» **Exercise data**:

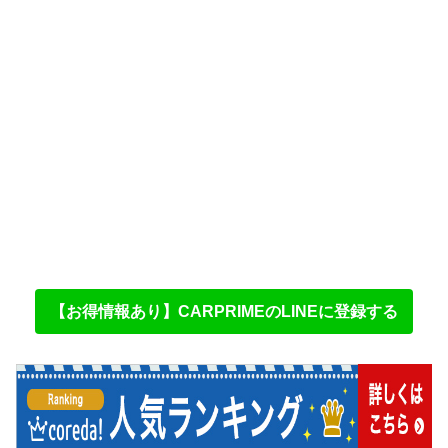
【お得情報あり】CARPRIMEのLINEに登録する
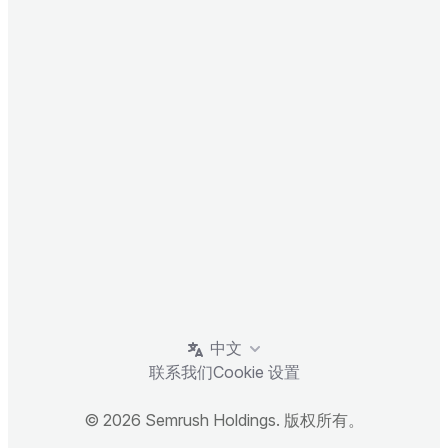
中文
联系我们
Cookie 设置
© 2026 Semrush Holdings. 版权所有。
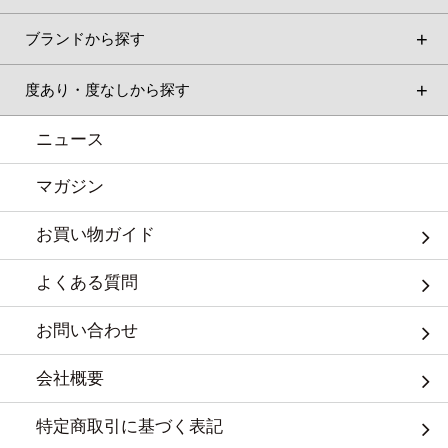
ブランドから探す
度あり・度なしから探す
ニュース
マガジン
お買い物ガイド
よくある質問
お問い合わせ
会社概要
特定商取引に基づく表記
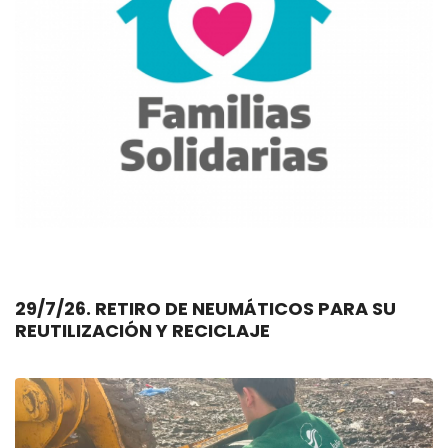
29/7/26. RETIRO DE NEUMÁTICOS PARA SU
REUTILIZACIÓN Y RECICLAJE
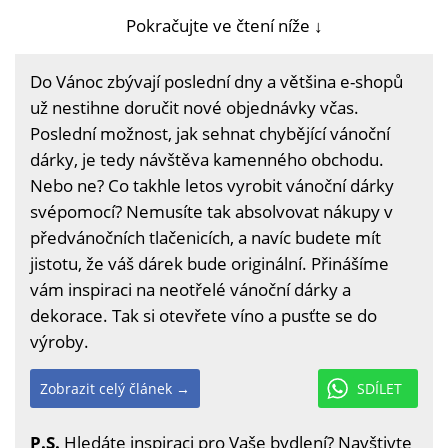
Pokračujte ve čtení níže ↓
Do Vánoc zbývají poslední dny a většina e-shopů
už nestihne doručit nové objednávky včas.
Poslední možnost, jak sehnat chybějící vánoční
dárky, je tedy návštěva kamenného obchodu.
Nebo ne? Co takhle letos vyrobit vánoční dárky
svépomocí? Nemusíte tak absolvovat nákupy v
předvánočních tlačenicích, a navíc budete mít
jistotu, že váš dárek bude originální. Přinášíme
vám inspiraci na neotřelé vánoční dárky a
dekorace. Tak si otevřete víno a pusťte se do
výroby.
Zobrazit celý článek →
SDÍLET
P.S.
Hledáte inspiraci pro Vaše bydlení? Navštivte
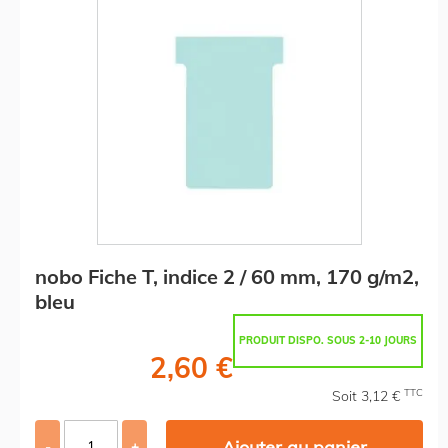
nobo Fiche T, indice 2 / 60 mm, 170 g/m2,
bleu
PRODUIT DISPO. SOUS 2-10 JOURS
2,60 €
TTC
Soit 3,12 €
Ajouter au panier
-
+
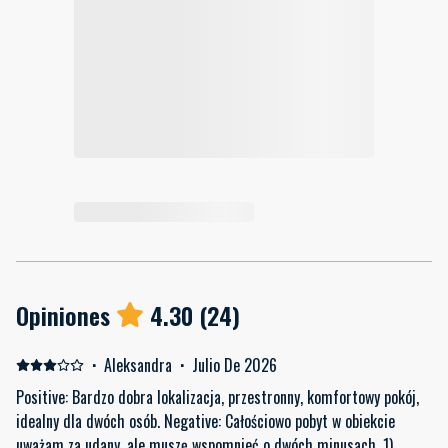
Opiniones
4.30
(
24
)
·
Aleksandra
·
Julio De 2026
Positive: Bardzo dobra lokalizacja, przestronny, komfortowy pokój,
idealny dla dwóch osób. Negative: Całościowo pobyt w obiekcie
uważam za udany, ale muszę wspomnieć o dwóch minusach. 1)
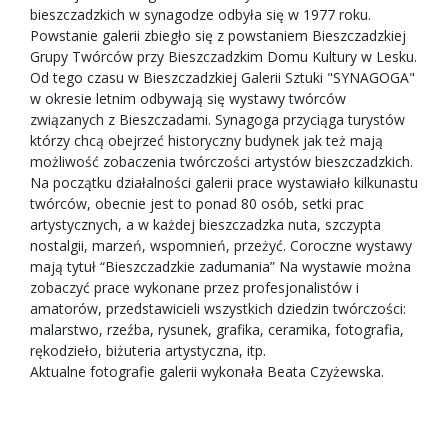
bieszczadzkich w synagodze odbyła się w 1977 roku.
Powstanie galerii zbiegło się z powstaniem Bieszczadzkiej
Grupy Twórców przy Bieszczadzkim Domu Kultury w Lesku.
Od tego czasu w Bieszczadzkiej Galerii Sztuki "SYNAGOGA"
w okresie letnim odbywają się wystawy twórców
związanych z Bieszczadami. Synagoga przyciąga turystów
którzy chcą obejrzeć historyczny budynek jak też mają
możliwość zobaczenia twórczości artystów bieszczadzkich.
Na początku działalności galerii prace wystawiało kilkunastu
twórców, obecnie jest to ponad 80 osób, setki prac
artystycznych, a w każdej bieszczadzka nuta, szczypta
nostalgii, marzeń, wspomnień, przeżyć. Coroczne wystawy
mają tytuł “Bieszczadzkie zadumania” Na wystawie można
zobaczyć prace wykonane przez profesjonalistów i
amatorów, przedstawicieli wszystkich dziedzin twórczości:
malarstwo, rzeźba, rysunek, grafika, ceramika, fotografia,
rękodzieło, biżuteria artystyczna, itp.
Aktualne fotografie galerii wykonała Beata Czyżewska.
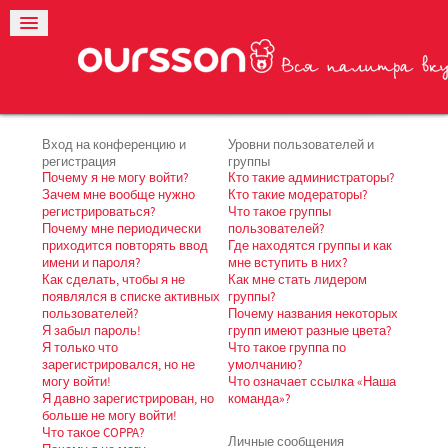
Вход на конференцию и
Уровни пользователей и
регистрация
группы
Почему я не могу войти?
Кто такие администраторы?
Зачем мне вообще нужно
Кто такие модераторы?
регистрироваться?
Что такое группы
Почему мне периодически
пользователей?
приходится повторять ввод
Где находятся группы и как
имени и пароля?
мне вступить в них?
Как сделать, чтобы я не
Как мне стать лидером
появлялся в списке активных
группы?
пользователей?
Почему названия некоторых
Я забыл пароль!
групп имеют разные цвета?
Я только что
Что такое группа по
зарегистрировался, но не
умолчанию?
могу войти!
Что означает ссылка «Наша
Я давно зарегистрирован, но
команда»?
больше не могу войти!
Что такое COPPA?
Личные сообщения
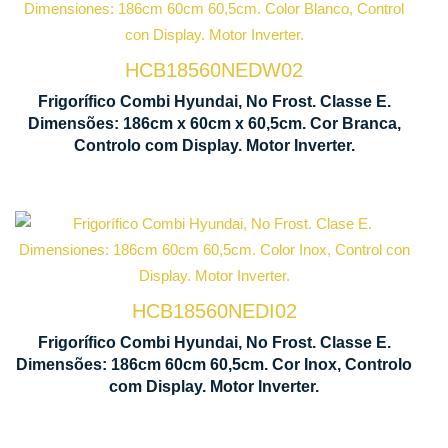
Tecnologia
Gre
No Frost
par
gar
HCB18560NEDW02
Display de
Frigorífico Combi Hyundai, No Frost. Classe E.
Controlo
Mo
Dimensões: 186cm x 60cm x 60,5cm. Cor Branca,
LED
Sup
Controlo com Display. Motor Inverter.
Tecnologia
Gre
No Frost
par
gar
HCB18560NEDI02
Display de
Frigorífico Combi Hyundai, No Frost. Classe E.
Controlo
Mo
Dimensões: 186cm 60cm 60,5cm. Cor Inox, Controlo
LED
Sup
com Display. Motor Inverter.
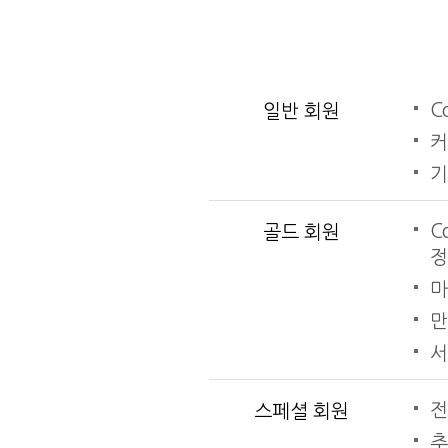
C
일반 회원
커
기
C
골드 회원
정
마
만
서
전
스페셜 회원
추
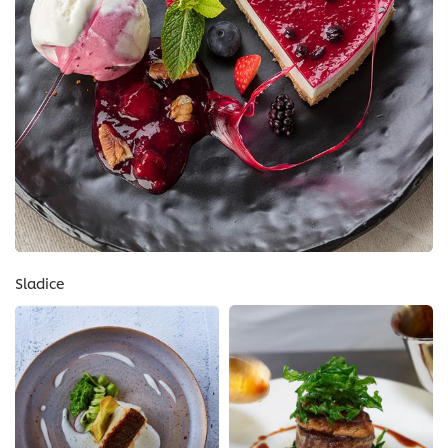
Sladice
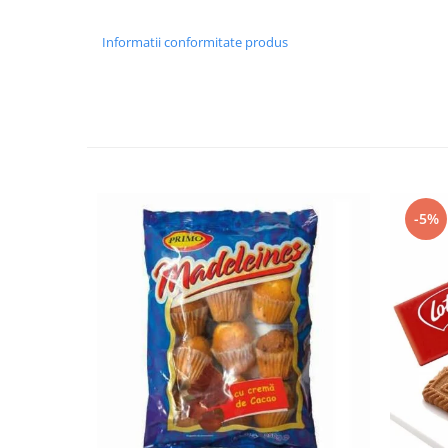
Informatii conformitate produs
-5%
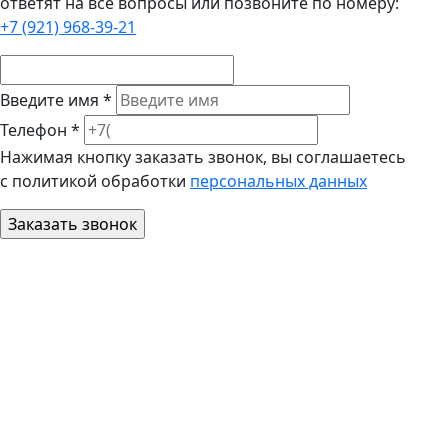
ответят на все вопросы или позвоните по номеру:
+7 (921) 968-39-21
Введите имя *
Телефон *
Нажимая кнопку заказать звонок, вы соглашаетесь
с политикой обработки
персональных данных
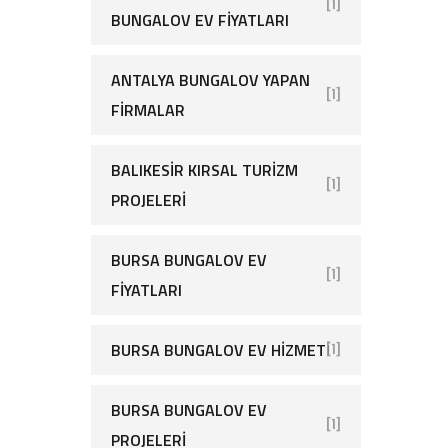
[1]
BUNGALOV EV FIYATLARI
ANTALYA BUNGALOV YAPAN
[1]
FIRMALAR
BALIKESIR KIRSAL TURIZM
[1]
PROJELERI
BURSA BUNGALOV EV
[1]
FIYATLARI
BURSA BUNGALOV EV HIZMETI
[1]
BURSA BUNGALOV EV
[1]
PROJELERI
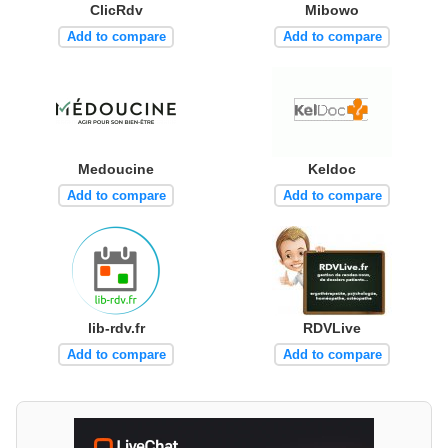
ClicRdv
Mibowo
Add to compare
Add to compare
Medoucine
Keldoc
Add to compare
Add to compare
lib-rdv.fr
RDVLive
Add to compare
Add to compare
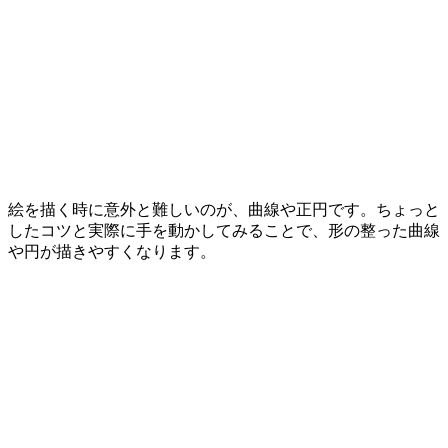
絵を描く時に意外と難しいのが、曲線や正円です。ちょっと
したコツと実際に手を動かしてみることで、形の整った曲線
や円が描きやすくなります。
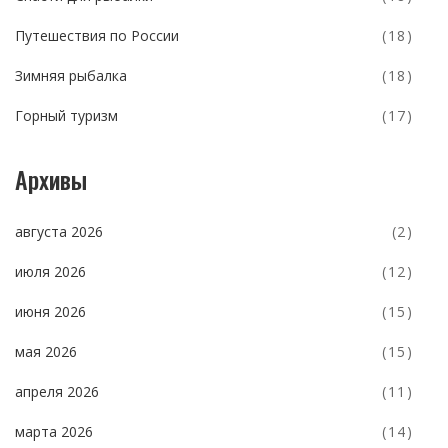
Путешествия по России
(18)
Зимняя рыбалка
(18)
Горный туризм
(17)
Архивы
августа 2026
(2)
июля 2026
(12)
июня 2026
(15)
мая 2026
(15)
апреля 2026
(11)
марта 2026
(14)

» **Exercise goal**:
Take the lines from the first line of the entries through the line with "bieszczadzkich w synagodze", inclusive, and give them again exactly, minus any pictures.

» **Completed task**:
【お得情報あり】CARPRIMEのLINEに登録する
中文
联系我们
Cookie 设置
© 2026 Semrush Holdings. 版权所有。
ブランドから探す
度あり・度なしから探す
ニュース
マガジン
お買い物ガイド
よくある質問
お問い合わせ
会社概要
特定商取引に基づく表記
29/7/26. RETIRO DE NEUMÁTICOS PARA SU
REUTILIZACIÓN Y RECICLAJE
Pokračujte ve čtení níže ↓
Do Vánoc zbývají poslední dny a většina e-shopů
už nestihne doručit nové objednávky včas.
Poslední možnost, jak sehnat chybějící vánoční
dárky, je tedy návštěva kamenného obchodu.
Nebo ne? Co takhle letos vyrobit vánoční dárky
svépomocí? Nemusíte tak absolvovat nákupy v
předvánočních tlačenicích, a navíc budete mít
jistotu, že váš dárek bude originální. Přinášíme
vám inspiraci na neotřelé vánoční dárky a
dekorace. Tak si otevřete víno a pusťte se do
výroby.
Zobrazit celý článek →
SDÍLET
P.S.
Hledáte inspiraci pro Vaše bydlení? Navštivte
nobo Fiche T, indice 2 / 60 mm, 170 g/m2,
bleu
PRODUIT DISPO. SOUS 2-10 JOURS
2,60 €
TTC
Soit 3,12 €
Ajouter au panier
-
+
Opiniones
4.30
(
24
)
·
Aleksandra
·
Julio De 2026
Positive: Bardzo dobra lokalizacja, przestronny, komfortowy pokój,
idealny dla dwóch osób. Negative: Całościowo pobyt w obiekcie
uważam za udany, ale muszę wspomnieć o dwóch minusach. 1)
bieszczadzkich w synagodze odbyła się w 1977 roku.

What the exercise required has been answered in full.